Center Tyson Chandler remains on the roster, gearing up for his 18th NBA campaign as a near-36-year-old. A year ago, he was defacto assistant coach, the one who had the voice to stop a practice from the sidelines and preach accountability, effort or execution.

This year, he’ll have a little more help on the leadership front. The Suns signed veteran wing Trevor Ariza and traded with Houston to acquire forward Ryan Anderson, signs GM Ryan McDonough wanted not only to add shooting and defense, but that Phoenix is quite serious about putting veteran pieces in key positions.

“It makes the world of difference,” Chandler said of those additions. “At some point, when I’m the only voice, it becomes too much.

“They still can play and still play at high levels. It gives coach (Igor Kokoskov) another outlet. In games where we lost in the past down the stretch in close games is because of lack of experience.”

Optimism was easy to come by Monday before the Suns head to training camp in Flagstaff, Ariz. Those three veterans want to change the culture, and all think it’s possible for a team that’ll be led — at least in terms of fame — by 21-year-old guard Devin Booker and 20-year-old center Deandre Ayton.

Maybe the veterans’ belief in a franchise that’s failed to win 25 games the last three years is even genuine.

Do they really, actually, seriously believe they can turn Phoenix into a competitive team? Ariza and Anderson, who are close friends, former teammates and Los Angeles-area neighbors in the offseason, promise they talk about it.

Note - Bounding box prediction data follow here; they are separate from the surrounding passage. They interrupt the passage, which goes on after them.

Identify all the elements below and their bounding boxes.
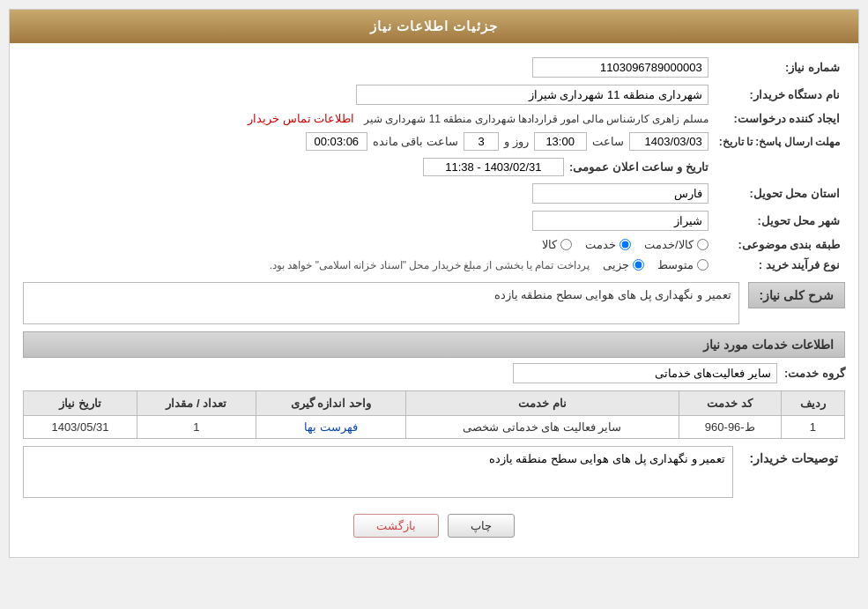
id-row: شماره نیاز: document.currentScript.previ… — [23, 54, 845, 81]
info-table: شماره نیاز: document.currentScript.previ… — [23, 54, 845, 275]
col-service-name: نام خدمت — [405, 391, 679, 416]
city-input[interactable] — [532, 211, 708, 231]
deadline-remaining-label: ساعت باقی مانده — [373, 135, 458, 148]
category-radio-group: کالا/خدمت خدمت کالا — [28, 238, 708, 251]
category-row: طبقه بندی موضوعی: کالا/خدمت خدمت — [23, 234, 845, 255]
city-row: شهر محل تحویل: — [23, 207, 845, 234]
unit: فهرست بها — [256, 416, 405, 439]
content-area: شماره نیاز: document.currentScript.previ… — [10, 43, 858, 557]
services-table: ردیف کد خدمت نام خدمت واحد اندازه گیری ت… — [23, 390, 845, 439]
id-input[interactable] — [532, 57, 708, 78]
id-value: document.currentScript.previousElementSi… — [83, 54, 714, 81]
process-motavasset[interactable]: متوسط — [657, 258, 708, 271]
category-kala[interactable]: کالا — [542, 238, 572, 251]
category-label: طبقه بندی موضوعی: — [714, 234, 845, 255]
col-unit: واحد اندازه گیری — [256, 391, 405, 416]
creator-label: ایجاد کننده درخواست: — [714, 108, 845, 129]
buyer-label: نام دستگاه خریدار: — [714, 81, 845, 108]
creator-row: ایجاد کننده درخواست: مسلم زاهری کارشناس … — [23, 108, 845, 129]
description-header: شرح کلی نیاز: — [748, 282, 845, 308]
province-label: استان محل تحویل: — [714, 180, 845, 207]
page-wrapper: جزئیات اطلاعات نیاز شماره نیاز: document… — [0, 0, 868, 609]
category-kala-khedmat[interactable]: کالا/خدمت — [644, 238, 708, 251]
table-row: 1 ط-96-960 سایر فعالیت های خدماتی شخصی ف… — [24, 416, 845, 439]
creator-text: مسلم زاهری کارشناس مالی امور قراردادها ش… — [364, 113, 708, 125]
buttons-row: چاپ بازگشت — [23, 514, 845, 538]
announcement-input[interactable] — [423, 158, 564, 176]
city-label: شهر محل تحویل: — [714, 207, 845, 234]
buyer-value — [23, 81, 714, 108]
unit-link[interactable]: فهرست بها — [304, 420, 358, 434]
buyer-row: نام دستگاه خریدار: — [23, 81, 845, 108]
province-input[interactable] — [532, 183, 708, 204]
contact-link[interactable]: اطلاعات تماس خریدار — [248, 112, 354, 125]
id-label: شماره نیاز: — [714, 54, 845, 81]
process-row: نوع فرآیند خرید : متوسط جزیی — [23, 255, 845, 275]
buyer-input[interactable] — [356, 85, 708, 105]
buyer-notes-textarea[interactable]: تعمیر و نگهداری پل های هوایی سطح منطقه ی… — [23, 446, 733, 498]
deadline-row: مهلت ارسال پاسخ: تا تاریخ: ساعت روز و سا… — [23, 129, 845, 154]
creator-value: مسلم زاهری کارشناس مالی امور قراردادها ش… — [23, 108, 714, 129]
main-container: جزئیات اطلاعات نیاز شماره نیاز: document… — [9, 9, 859, 558]
services-header: اطلاعات خدمات مورد نیاز — [23, 331, 845, 358]
announcement-value: تاریخ و ساعت اعلان عمومی: — [47, 154, 714, 180]
announcement-label: تاریخ و ساعت اعلان عمومی: — [569, 160, 708, 174]
date: 1403/05/31 — [24, 416, 137, 439]
deadline-time-input[interactable] — [534, 132, 587, 151]
page-header: جزئیات اطلاعات نیاز — [10, 10, 858, 43]
quantity: 1 — [137, 416, 256, 439]
deadline-date-input[interactable] — [629, 132, 708, 151]
page-title: جزئیات اطلاعات نیاز — [370, 19, 498, 33]
deadline-value: ساعت روز و ساعت باقی مانده — [23, 129, 714, 154]
process-jozei[interactable]: جزیی — [603, 258, 644, 271]
buyer-notes-header: توصیحات خریدار: — [742, 446, 845, 471]
process-note: پرداخت تمام یا بخشی از مبلغ خریدار محل "… — [270, 259, 590, 271]
service-name: سایر فعالیت های خدماتی شخصی — [405, 416, 679, 439]
col-service-code: کد خدمت — [679, 391, 781, 416]
deadline-label: مهلت ارسال پاسخ: تا تاریخ: — [714, 129, 845, 154]
group-label: گروه خدمت: — [784, 367, 845, 380]
col-row-num: ردیف — [781, 391, 844, 416]
description-content: تعمیر و نگهداری پل های هوایی سطح منطقه ی… — [23, 282, 739, 324]
row-num: 1 — [781, 416, 844, 439]
group-input[interactable] — [513, 363, 777, 383]
deadline-time-label: ساعت — [592, 135, 624, 148]
deadline-days-label: روز و — [504, 135, 529, 148]
announcement-row: تاریخ و ساعت اعلان عمومی: — [23, 154, 845, 180]
back-button[interactable]: بازگشت — [353, 514, 439, 538]
col-date: تاریخ نیاز — [24, 391, 137, 416]
deadline-days-input[interactable] — [464, 132, 499, 151]
province-row: استان محل تحویل: — [23, 180, 845, 207]
service-code: ط-96-960 — [679, 416, 781, 439]
print-button[interactable]: چاپ — [448, 514, 515, 538]
deadline-time-row: ساعت روز و ساعت باقی مانده — [28, 132, 708, 151]
process-label: نوع فرآیند خرید : — [714, 255, 845, 275]
deadline-remaining-input[interactable] — [306, 132, 367, 151]
category-khedmat[interactable]: خدمت — [585, 238, 631, 251]
col-quantity: تعداد / مقدار — [137, 391, 256, 416]
process-radio-group: متوسط جزیی — [603, 258, 708, 271]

“Lot of times I could just say ‘yes’ — and it’s, like, not true — just to give you the right answer. But it’s absolutely, 100-percent true,” Anderson said. “This summer we talked almost once a day.

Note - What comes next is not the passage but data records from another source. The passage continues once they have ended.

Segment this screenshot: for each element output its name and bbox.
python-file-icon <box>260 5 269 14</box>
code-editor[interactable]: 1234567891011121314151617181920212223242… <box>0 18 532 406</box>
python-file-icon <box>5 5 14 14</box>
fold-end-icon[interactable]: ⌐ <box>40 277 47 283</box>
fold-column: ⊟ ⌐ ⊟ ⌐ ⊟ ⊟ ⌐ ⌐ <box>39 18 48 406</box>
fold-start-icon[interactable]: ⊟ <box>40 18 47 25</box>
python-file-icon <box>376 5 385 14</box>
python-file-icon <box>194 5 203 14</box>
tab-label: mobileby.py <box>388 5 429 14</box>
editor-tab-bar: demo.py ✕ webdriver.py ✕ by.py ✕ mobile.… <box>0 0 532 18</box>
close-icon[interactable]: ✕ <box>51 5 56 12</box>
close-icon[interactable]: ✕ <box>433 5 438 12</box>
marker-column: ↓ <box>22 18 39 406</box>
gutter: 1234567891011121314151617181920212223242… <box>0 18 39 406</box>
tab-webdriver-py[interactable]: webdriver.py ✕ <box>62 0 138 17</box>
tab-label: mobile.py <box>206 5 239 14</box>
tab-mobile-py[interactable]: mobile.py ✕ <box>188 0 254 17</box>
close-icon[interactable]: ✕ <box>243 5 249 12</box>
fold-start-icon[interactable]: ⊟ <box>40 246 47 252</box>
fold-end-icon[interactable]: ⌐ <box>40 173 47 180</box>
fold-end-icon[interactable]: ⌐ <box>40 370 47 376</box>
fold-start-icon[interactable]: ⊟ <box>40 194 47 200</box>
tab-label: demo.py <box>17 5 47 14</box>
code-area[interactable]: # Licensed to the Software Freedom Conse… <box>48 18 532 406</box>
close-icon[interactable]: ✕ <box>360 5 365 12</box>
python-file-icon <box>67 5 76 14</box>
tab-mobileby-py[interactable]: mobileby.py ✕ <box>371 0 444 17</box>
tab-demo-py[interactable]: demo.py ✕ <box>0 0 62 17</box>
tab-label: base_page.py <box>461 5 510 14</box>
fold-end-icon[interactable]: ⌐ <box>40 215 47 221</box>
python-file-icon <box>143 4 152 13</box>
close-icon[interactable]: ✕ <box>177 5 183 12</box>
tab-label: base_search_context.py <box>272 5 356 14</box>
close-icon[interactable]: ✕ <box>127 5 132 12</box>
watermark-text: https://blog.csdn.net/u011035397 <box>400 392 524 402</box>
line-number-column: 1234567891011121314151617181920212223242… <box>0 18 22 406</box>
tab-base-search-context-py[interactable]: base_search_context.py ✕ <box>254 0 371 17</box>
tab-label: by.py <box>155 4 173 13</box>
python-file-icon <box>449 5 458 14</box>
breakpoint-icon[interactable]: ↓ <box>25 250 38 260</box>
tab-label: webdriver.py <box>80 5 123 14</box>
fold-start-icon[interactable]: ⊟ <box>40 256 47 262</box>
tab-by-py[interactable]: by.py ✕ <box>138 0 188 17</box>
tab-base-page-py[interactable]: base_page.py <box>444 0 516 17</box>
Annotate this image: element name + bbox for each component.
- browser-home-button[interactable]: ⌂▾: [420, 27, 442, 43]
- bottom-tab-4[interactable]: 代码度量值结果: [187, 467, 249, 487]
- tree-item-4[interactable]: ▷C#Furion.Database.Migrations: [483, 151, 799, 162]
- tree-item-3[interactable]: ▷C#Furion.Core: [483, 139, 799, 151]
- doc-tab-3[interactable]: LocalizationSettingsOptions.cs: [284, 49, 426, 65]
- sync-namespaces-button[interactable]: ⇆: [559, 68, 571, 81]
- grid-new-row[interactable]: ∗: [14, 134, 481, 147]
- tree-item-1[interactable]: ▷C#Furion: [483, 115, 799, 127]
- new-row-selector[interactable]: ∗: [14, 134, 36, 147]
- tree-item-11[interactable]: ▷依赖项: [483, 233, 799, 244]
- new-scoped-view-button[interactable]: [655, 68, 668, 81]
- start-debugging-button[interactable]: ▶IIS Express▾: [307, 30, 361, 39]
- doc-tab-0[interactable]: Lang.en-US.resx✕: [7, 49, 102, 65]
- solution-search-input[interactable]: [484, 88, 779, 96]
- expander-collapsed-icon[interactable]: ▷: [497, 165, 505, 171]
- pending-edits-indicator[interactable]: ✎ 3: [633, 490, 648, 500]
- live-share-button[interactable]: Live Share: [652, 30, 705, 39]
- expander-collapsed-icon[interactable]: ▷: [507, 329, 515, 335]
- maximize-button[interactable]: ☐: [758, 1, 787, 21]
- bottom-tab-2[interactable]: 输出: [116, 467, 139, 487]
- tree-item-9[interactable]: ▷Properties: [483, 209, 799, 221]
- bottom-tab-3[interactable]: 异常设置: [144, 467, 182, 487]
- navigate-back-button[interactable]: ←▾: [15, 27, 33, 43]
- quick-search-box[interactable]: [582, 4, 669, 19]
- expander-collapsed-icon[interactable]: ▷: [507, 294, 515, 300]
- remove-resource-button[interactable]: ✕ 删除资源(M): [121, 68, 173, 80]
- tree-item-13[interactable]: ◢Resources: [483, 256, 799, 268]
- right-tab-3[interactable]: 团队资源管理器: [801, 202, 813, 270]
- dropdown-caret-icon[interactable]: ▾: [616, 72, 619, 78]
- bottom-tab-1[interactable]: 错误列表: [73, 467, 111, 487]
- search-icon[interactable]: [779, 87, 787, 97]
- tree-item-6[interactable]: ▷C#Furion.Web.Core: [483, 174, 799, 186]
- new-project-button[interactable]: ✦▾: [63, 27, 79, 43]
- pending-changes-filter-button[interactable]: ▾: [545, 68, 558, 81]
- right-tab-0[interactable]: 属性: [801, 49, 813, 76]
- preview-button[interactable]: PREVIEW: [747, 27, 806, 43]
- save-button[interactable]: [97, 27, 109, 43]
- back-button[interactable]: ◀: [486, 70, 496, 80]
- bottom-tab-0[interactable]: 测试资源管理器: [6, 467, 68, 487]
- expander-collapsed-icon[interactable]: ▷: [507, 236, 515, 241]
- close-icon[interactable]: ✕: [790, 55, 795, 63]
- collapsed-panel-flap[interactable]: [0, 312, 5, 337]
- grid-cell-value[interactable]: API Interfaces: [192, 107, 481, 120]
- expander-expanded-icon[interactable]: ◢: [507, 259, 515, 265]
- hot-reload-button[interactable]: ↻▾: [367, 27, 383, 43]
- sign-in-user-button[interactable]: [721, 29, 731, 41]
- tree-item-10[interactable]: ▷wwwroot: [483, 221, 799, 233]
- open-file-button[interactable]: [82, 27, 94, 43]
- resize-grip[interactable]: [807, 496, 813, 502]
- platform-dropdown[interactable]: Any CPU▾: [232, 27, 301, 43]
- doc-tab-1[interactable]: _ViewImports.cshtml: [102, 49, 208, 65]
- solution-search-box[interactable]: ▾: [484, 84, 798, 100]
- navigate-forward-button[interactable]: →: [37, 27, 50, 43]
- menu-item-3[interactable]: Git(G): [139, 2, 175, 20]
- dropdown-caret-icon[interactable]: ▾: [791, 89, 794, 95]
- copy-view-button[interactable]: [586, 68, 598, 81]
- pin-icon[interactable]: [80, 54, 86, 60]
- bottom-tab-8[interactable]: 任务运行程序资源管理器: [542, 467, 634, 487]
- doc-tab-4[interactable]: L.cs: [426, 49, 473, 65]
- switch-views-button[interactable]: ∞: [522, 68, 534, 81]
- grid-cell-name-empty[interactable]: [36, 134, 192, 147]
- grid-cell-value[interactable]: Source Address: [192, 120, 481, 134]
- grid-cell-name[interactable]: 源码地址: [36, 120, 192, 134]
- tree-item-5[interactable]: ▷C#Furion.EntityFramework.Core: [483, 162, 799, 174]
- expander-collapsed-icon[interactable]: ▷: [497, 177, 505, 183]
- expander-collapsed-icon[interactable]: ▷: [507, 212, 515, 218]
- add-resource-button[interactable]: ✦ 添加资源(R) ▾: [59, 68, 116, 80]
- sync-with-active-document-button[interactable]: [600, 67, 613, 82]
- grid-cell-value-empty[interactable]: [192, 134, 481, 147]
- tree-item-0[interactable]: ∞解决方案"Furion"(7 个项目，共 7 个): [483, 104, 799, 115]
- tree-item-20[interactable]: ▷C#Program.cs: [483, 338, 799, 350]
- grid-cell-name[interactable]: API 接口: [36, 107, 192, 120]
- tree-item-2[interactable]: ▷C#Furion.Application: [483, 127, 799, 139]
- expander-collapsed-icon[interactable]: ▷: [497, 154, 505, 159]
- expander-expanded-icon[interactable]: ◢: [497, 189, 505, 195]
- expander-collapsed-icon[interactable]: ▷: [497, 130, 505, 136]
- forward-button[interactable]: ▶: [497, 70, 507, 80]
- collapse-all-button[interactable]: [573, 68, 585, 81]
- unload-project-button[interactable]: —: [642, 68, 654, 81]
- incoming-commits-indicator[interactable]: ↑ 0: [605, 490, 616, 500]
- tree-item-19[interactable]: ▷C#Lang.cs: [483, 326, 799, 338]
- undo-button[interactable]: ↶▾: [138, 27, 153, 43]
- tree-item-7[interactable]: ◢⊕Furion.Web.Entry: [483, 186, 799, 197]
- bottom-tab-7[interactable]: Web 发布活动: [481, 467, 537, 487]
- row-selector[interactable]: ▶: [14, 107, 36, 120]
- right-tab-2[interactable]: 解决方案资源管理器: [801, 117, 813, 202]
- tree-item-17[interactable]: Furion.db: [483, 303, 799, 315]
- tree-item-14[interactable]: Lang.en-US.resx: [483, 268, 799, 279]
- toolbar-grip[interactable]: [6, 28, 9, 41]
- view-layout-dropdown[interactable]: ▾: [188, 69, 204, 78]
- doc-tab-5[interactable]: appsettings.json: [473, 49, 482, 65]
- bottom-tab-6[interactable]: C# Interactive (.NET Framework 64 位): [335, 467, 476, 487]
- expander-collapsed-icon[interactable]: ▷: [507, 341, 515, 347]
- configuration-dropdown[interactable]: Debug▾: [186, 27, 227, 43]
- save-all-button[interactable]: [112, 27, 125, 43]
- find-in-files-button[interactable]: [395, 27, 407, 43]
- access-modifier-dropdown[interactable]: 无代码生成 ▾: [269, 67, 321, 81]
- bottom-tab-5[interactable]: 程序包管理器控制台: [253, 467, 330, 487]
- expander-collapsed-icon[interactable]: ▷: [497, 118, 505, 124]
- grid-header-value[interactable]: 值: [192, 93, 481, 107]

“(He’s) a real, genuine person who cares and wants to build this organization and lead these young guys, and we’ve had tons of conversations about that and what we can bring. This is the beautiful thing for me: I’m happy to be here, we’re building a culture, we’re building a future with our group. I’m happy to be a part of that. I’m happy to help in the best way I can.”

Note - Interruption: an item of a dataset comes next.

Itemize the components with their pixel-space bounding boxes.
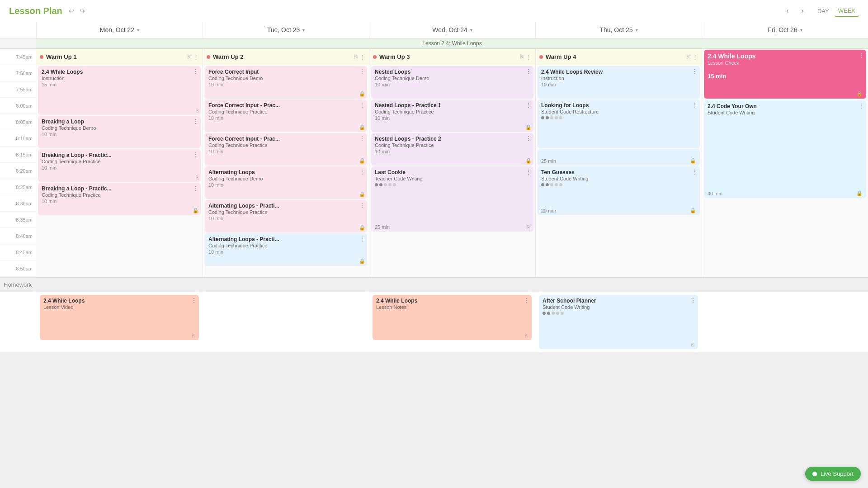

A career 38-percent three-point shooter, Anderson is 29 years old and viewed by the Suns as a key piece to put alongside Ayton, who should have room to operate in the paint.

Traded from Houston in a deal that included rookie guard De’Anthony Melton and saw the Suns ship out Brandon Knight and Marquese Chriss, Anderson is expected to challenge for a starting role. The cynic might see a player just be happy to be in a new situation after the Rockets went away from using Anderson last season.

So if you don’t believe his optimism, maybe believe Chandler’s.

He looked like a potential trade candidate on an expiring contract — and still could be — but at media day said that there’s a different feeling in the building. Chandler said it’s the most talented team since he arrived three years ago.

The center played in just 46 games last season, sitting out often in what he said was an agreement with the Suns to limit wear-and-tear on his body while younger players got their feet wet. That situation is no more, even with Ayton expected to earn the brunt of the center minutes.

Chandler could fight the athletic Richaun Holmes for backup duties after averaging 6.5 points and 9.1 rebounds per game in limited action last season.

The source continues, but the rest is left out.